[Mimedefang] timeout before data read?

Wed Nov 17 15:43:17 EST 2004

Rich West wrote:
> Quite suddenly, and consistently, today at around noon, I started seeing 
> the following messages in my maillog, and the load average on the system 
> went through the roof (load average shot up beyond 22!) shortly afterwards.
> 
> Nov 17 15:02:51 cranium sm-mta[24072]: iAHK1XJR024072: Milter 
> (mimedefang): timeout before data read
> Nov 17 15:02:51 cranium sm-mta[24072]: iAHK1XJR024072: Milter 
> (mimedefang): to error state
> Nov 17 15:02:51 cranium sm-mta[24072]: iAHK1XJR024072: Milter: data, 
> reject=451 4.3.2 Please try again later
> Nov 17 15:02:51 cranium sm-mta[24072]: iAHK1XJR024072: 
> to=<user at myhost.com>, delay=00:01:01, pri=32062, stat=Please try again 
> later
> 
> Now, if I bring down both mimedefang and sendmail and bring it back up 
> again, I can get some mail to come through, but very little before it 
> starts spitting out these errors again.
> 
> And, it seems, that mimedefang keeps being forced to spawn a new 
> process, leaving the old one around to spin its wheels, and the new 
> process will generate the same error, and then spawn a new process 
> because of the failure, and so on and so on, becoming a very fast and 
> sick cycle. :(

There were some discussions on the list about this recently.

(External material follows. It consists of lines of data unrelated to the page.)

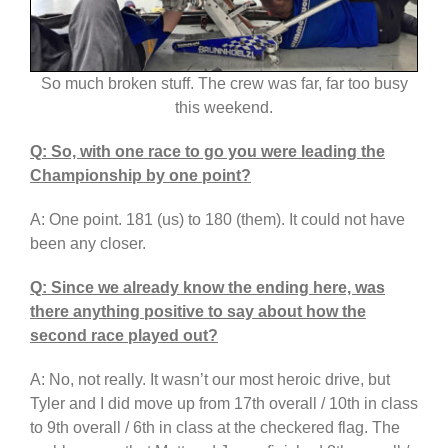
So much broken stuff. The crew was far, far too busy
this weekend.
Q: So, with one race to go you were leading the
Championship by one point?
A: One point. 181 (us) to 180 (them). It could not have
been any closer.
Q: Since we already know the ending here, was
there anything positive to say about how the
second race played out?
A: No, not really. It wasn’t our most heroic drive, but
Tyler and I did move up from 17th overall / 10th in class
to 9th overall / 6th in class at the checkered flag. The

Basically what happens is that you either configured 
mimedfang-multiplexor or sendmail or both with too short timeouts. 
Because of this either multiplexor or sendmail or both are not waiting 
long enough for filtering to finish.  By your description, I'd say 
somebody sent you *very* large email, and sendmail is the one that got 
impatient.  Mail is rejected with tempfail, old process is still 
spinning, remote side tries to redeliver (probaby too agressivly), new 
process starts, and you end up going in circles, and your load average 
hits the roof.

The first timeout is in mimedefang-multiplexor.  It controls for how 
long multiplexor will let the child to run before killing it.  The 
second timeout is in sendmail.  It controlls for how long sendmail will 
wait for MIMEDefang to do its job.  You should set this two timeouts to 
aprox. same value (maybe setting multiplexor timeout minute or two 
shorter).  That way, old process will be terminated by multiplexor at 
about same time as sendmail gives up.  It really doesn't make any sense 
to have them set differently (the first that you hit will couase tempfail).

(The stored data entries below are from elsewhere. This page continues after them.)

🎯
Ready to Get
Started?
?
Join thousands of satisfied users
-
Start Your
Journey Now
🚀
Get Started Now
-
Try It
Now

How long should the timeout be.  Depends on how large emails you are 
allowing (and the speed of your machine).  If you limit the size of 
email in sendmail to say 1-10MB, around 15 minutes should suffice on 
reasonable fast machine.  If you limit it to anything larger, values as 
large as 1 hour should be considered.

Small hint, do not run SpamAssassin on large emails.  If mail is larger 
than say 100kB, skip SpamAssassin checks.  They will take forever to 
complete.

Oh, BTW, multiplexor timeout is controlled in /etc/sysconfig/mimedefang 
(well, at least on RedHat type systems):

MX_BUSY=1740  # (29 minutes, we give up before sendmail does)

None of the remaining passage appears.